Determine the number of lines in the data below that hold "http"; give nothing but that number.
***
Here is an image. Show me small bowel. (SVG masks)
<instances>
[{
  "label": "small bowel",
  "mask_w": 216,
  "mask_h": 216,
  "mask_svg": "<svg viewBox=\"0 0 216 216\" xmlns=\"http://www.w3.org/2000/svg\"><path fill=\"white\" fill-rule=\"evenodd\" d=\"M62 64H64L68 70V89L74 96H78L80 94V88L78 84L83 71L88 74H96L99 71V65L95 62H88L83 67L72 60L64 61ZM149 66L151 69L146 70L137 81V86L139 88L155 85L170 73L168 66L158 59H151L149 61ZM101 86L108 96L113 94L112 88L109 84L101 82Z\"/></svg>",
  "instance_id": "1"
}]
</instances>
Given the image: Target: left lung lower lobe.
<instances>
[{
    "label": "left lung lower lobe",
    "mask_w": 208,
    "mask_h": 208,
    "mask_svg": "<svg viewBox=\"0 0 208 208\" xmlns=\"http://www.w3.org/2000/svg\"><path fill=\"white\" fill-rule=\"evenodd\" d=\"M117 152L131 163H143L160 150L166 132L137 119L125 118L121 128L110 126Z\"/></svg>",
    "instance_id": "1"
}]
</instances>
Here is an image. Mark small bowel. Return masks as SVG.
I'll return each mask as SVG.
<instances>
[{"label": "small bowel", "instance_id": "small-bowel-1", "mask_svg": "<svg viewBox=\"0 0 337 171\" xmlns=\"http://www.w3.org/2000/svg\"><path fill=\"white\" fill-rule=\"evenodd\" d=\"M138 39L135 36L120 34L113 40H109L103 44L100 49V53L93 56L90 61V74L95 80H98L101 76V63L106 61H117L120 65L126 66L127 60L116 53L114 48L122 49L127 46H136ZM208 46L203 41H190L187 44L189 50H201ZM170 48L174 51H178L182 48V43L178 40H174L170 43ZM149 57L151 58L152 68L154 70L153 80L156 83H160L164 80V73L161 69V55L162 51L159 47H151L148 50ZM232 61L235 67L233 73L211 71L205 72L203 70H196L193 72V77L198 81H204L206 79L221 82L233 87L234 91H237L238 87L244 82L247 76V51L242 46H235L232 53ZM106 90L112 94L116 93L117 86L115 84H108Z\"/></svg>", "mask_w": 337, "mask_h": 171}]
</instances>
***
# Answer to this task
3